#### [Problem statement]
Your task is to output the listing exactly, leaving every image out.

#### [Stored data]
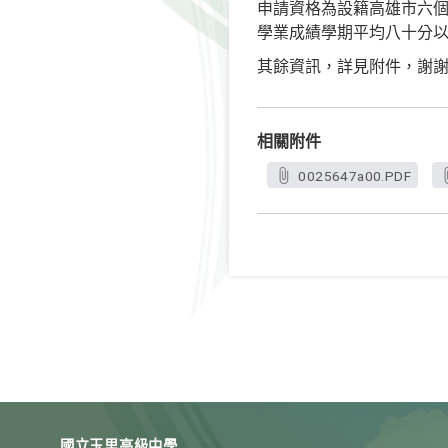
申請資格為設籍高雄市六
學業成績學期平均八十分
其餘資訊，詳見附件，謝
相關附件
0025647a00.PDF
國立玉里高級中學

#### [Exercise response]
申請資格為設籍高雄市六
學業成績學期平均八十分
其餘資訊，詳見附件，謝
相關附件
0025647a00.PDF
國立玉里高級中學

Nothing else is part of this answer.